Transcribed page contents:
-*-

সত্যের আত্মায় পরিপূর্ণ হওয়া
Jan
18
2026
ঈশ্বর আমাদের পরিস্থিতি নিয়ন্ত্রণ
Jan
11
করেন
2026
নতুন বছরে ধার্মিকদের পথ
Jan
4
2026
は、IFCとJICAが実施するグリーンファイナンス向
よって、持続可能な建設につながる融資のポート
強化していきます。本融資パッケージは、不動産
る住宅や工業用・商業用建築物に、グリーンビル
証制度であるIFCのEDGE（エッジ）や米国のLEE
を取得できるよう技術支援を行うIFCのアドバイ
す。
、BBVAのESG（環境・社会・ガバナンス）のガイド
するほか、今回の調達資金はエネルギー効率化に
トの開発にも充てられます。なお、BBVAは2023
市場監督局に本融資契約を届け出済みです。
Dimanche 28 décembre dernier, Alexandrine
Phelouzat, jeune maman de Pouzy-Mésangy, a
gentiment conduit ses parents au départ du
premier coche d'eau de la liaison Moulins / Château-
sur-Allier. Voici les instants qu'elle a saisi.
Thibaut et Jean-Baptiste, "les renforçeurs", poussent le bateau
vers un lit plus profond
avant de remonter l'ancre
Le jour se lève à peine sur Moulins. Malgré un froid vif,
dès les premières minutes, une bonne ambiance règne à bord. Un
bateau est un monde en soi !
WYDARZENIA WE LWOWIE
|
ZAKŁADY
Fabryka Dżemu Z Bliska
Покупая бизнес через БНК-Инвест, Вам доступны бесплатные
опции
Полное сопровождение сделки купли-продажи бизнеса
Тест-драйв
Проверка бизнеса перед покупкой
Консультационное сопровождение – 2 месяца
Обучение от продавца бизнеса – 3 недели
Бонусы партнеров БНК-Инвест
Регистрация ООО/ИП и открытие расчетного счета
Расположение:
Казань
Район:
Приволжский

-*-

Repeat every line of the data, exactly and in full.

- **SOLUTION TO THE PROBLEM**
সত্যের আত্মায় পরিপূর্ণ হওয়া
Jan
18
2026
ঈশ্বর আমাদের পরিস্থিতি নিয়ন্ত্রণ
Jan
11
করেন
2026
নতুন বছরে ধার্মিকদের পথ
Jan
4
2026
は、IFCとJICAが実施するグリーンファイナンス向
よって、持続可能な建設につながる融資のポート
強化していきます。本融資パッケージは、不動産
る住宅や工業用・商業用建築物に、グリーンビル
証制度であるIFCのEDGE（エッジ）や米国のLEE
を取得できるよう技術支援を行うIFCのアドバイ
す。
、BBVAのESG（環境・社会・ガバナンス）のガイド
するほか、今回の調達資金はエネルギー効率化に
トの開発にも充てられます。なお、BBVAは2023
市場監督局に本融資契約を届け出済みです。
Dimanche 28 décembre dernier, Alexandrine
Phelouzat, jeune maman de Pouzy-Mésangy, a
gentiment conduit ses parents au départ du
premier coche d'eau de la liaison Moulins / Château-
sur-Allier. Voici les instants qu'elle a saisi.
Thibaut et Jean-Baptiste, "les renforçeurs", poussent le bateau
vers un lit plus profond
avant de remonter l'ancre
Le jour se lève à peine sur Moulins. Malgré un froid vif,
dès les premières minutes, une bonne ambiance règne à bord. Un
bateau est un monde en soi !
WYDARZENIA WE LWOWIE
|
ZAKŁADY
Fabryka Dżemu Z Bliska
Покупая бизнес через БНК-Инвест, Вам доступны бесплатные
опции
Полное сопровождение сделки купли-продажи бизнеса
Тест-драйв
Проверка бизнеса перед покупкой
Консультационное сопровождение – 2 месяца
Обучение от продавца бизнеса – 3 недели
Бонусы партнеров БНК-Инвест
Регистрация ООО/ИП и открытие расчетного счета
Расположение:
Казань
Район:
Приволжский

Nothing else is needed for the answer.